> Requirement
Below are the records. List every line holding the word "товару".

Dataset entries Start Marker

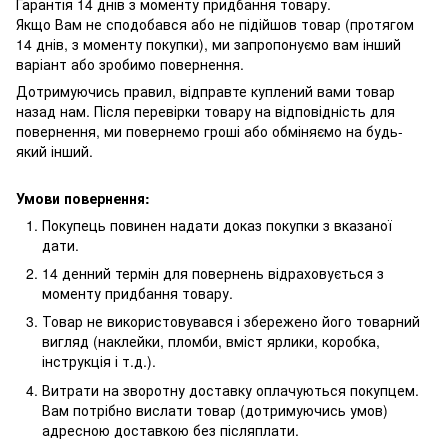
Гарантія 14 днів з моменту придбання товару.
Якщо Вам не сподобався або не підійшов товар (протягом
14 днів, з моменту покупки), ми запропонуємо вам інший
варіант або зробимо повернення.
Дотримуючись правил, відправте куплений вами товар
назад нам. Після перевірки товару на відповідність для
повернення, ми повернемо гроші або обміняємо на будь-
який інший.
Умови повернення:
Покупець повинен надати доказ покупки з вказаної
дати.
14 денний термін для повернень відраховується з
моменту придбання товару.
Товар не використовувався і збережено його товарний
вигляд (наклейки, пломби, вміст ярлики, коробка,
інструкція і т.д.).
Витрати на зворотну доставку оплачуються покупцем.
Вам потрібно вислати товар (дотримуючись умов)
адресною доставкою без післяплати.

Dataset entries End Marker

> Response below
Гарантія 14 днів з моменту придбання товару.
назад нам. Після перевірки товару на відповідність для
моменту придбання товару.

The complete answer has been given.